Even here, they were a family, and the thought soothed her mind somewhat.

She stepped onto the train behind Javert, who shut the door behind, and to her surprise sat down in the same compartment with her. The train gave another sharp whistle as it moved forward, and for a moment, neither of them said anything at all.

“Promise me you were sincere about those changes.” Fantine spoke in a whisper, feeling tears fill her eyes again even as her heart lifted. She was going to see Cosette. “Promise me, Javert, for all your promise is worth.”

Javert stared at the floor, his hands folded tightly together. “I was sincere. I also plan to see if I can end the life sentences to this place, but we’ll see how that goes.”

Fantine felt an inexplicable rage fill her up, because he wouldn’t meet her eyes. “Look at me when you say all of that. Look at me and swear, Javert. Swear to me those boys won’t suffer so much that they’ll just die in a few years. Far be it from me to beg for anything from you, but please, just tell me that.”

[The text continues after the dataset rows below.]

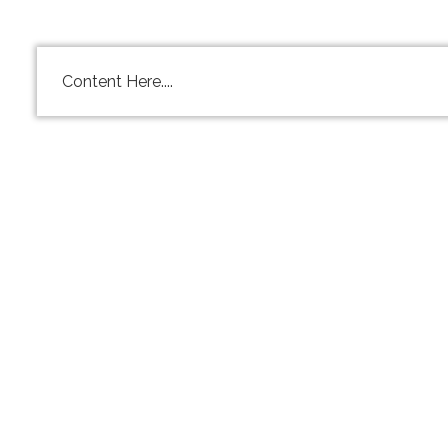
Content Here....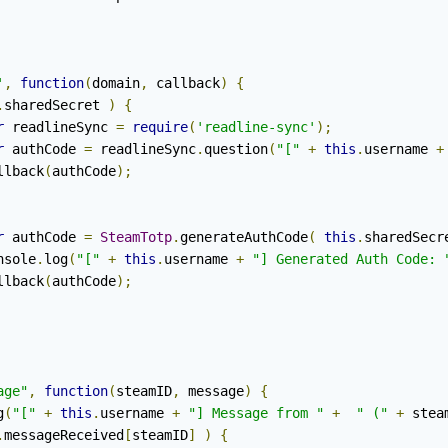
'
,
function
(
domain
,
 callback
)
{
.
sharedSecret 
)
{
r
 readlineSync 
=
require
(
'readline-sync'
);
r
 authCode 
=
 readlineSync
.
question
(
"["
+
this
.
username 
+
			callback
(
authCode
);
r
 authCode 
=
SteamTotp
.
generateAuthCode
(
this
.
sharedSecr
		console
.
log
(
"["
+
this
.
username 
+
"] Generated Auth Code: 
			callback
(
authCode
);
age"
,
function
(
steamID
,
 message
)
{
g
(
"["
+
this
.
username 
+
"] Message from "
+
" ("
+
 stea
.
messageReceived
[
steamID
]
)
{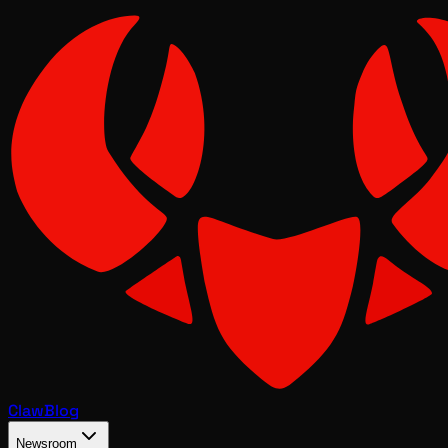
Claw
Blog
Newsroom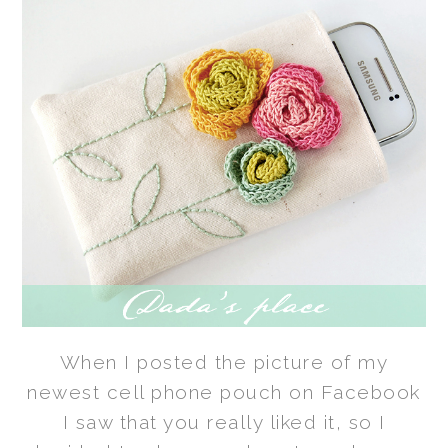
When I posted the picture of my
newest cell phone pouch on Facebook
I saw that you really liked it, so I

Javert did meet her eyes then, and he looked like a boy. Like a young man, somehow. “I swear, Fantine. I am not lying to you, and I will do what I am able. I am still…trying to sort out my own mind. I was already cracked when Enjolras sang that song of his. Valjean made sure of that. The boy just did the final breaking. And before you ask, I swear I won’t bother or go looking for Valjean again. You have my word on that.”

Fantine shook her head, missing some piece of this puzzle. “What are you talking about?”

“Valjean let me go, when he had the chance to kill me.” Javert spat out the words, clearly still cut deep by the act of mercy. “And then he helped the boy find his way down here.”

“Valjean would never send anyone down to Toulon just to break you, Javert,” Fantine said. “He did help Enjolras, but I’m sure it was with great grief, even if he thought that young man might do you some good. If that was his thought, then he was right.”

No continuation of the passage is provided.